This data dashboard summarizes data from the USDA Cropland Data Layer for 552 unique native land areas in the coterminous United States for the years 2008, 2012, 2017, 2018, 2019, 2020, 2021 & 2022 and can be filtered for one or more native land area.
According to the the USDA, the Cropland Data Layer is a “raster, geo-referenced, crop-specific land cover data layer created annually for the continental United States. The CDL is created using moderate resolution satellite imagery and extensive agricultural ground truthing. The purpose of the Cropland Data Layer program is to use satellite imagery to provide acreage estimates to the Agricultural Statistics Board for major commodities and to produce digital, crop-specific, categorized geo-referenced output products.” The CDL data has been collected since 1997 making it an excellent tool for analyzing long-term land cover trends.

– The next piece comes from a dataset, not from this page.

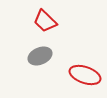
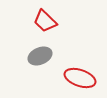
red ellipse: moved 5 px left, 3 px down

The data includes 130 categories ranging from specific types of crops, pasturelands, developed lands, wetlands, etc. According to Lark et al. (2017) “the CDL covers the conterminous 48 states with field-level resolution and crop classification accuracies typically upwards of 90% for major commodities like corn, cotton, rice, soybeans, and wheat.” The Cropland Data Layer has been used in hundreds of studies on a range of topics from agriculture productivity, crop variability, impacts of climate change, climate resiliency studies, estimates of carrying capacity, etc.
Boundary data used to define summary areas was obtained from the 2019 US Census Bureau’s TIGER/Line Shapefile for American Indian areas in the United States which includes both American Indians and Alaskan Natives, a total of 845 unique features or land areas. From this we removed all features/areas outside of the conterminous United States leaving a total of 549 features/areas.
There is an extreme lack of data to understand the breadth and extent of agriculture on Native Lands in the United States. Most of the agriculture data collected by the United States Government is aggregated at the State and County levels and because native lands often overlap state and county boundaries, it makes it extremely difficult to get accurate totals for just native lands. Starting in 2002, the USDA began collecting agriculture data for a limited number of American Indian Reservations, only 75 in the most recent 2017 census. While this provided invaluable data, the data is self-report by individual producers and thus it is likely incomplete. The Cropland Data Layer on the other hand is based on remote telemetry (satellite data) vs. self reported data, and thus is not subject to a non-response bias. For that same reason, this is the only source of data on crop cover for Native Lands that allows for nationwide comparisons.
Limitations
This dashboard aggregates data using the external boundaries of native lands and tribal statistical areas and does not differentiate between fee and trust lands within those boundaries.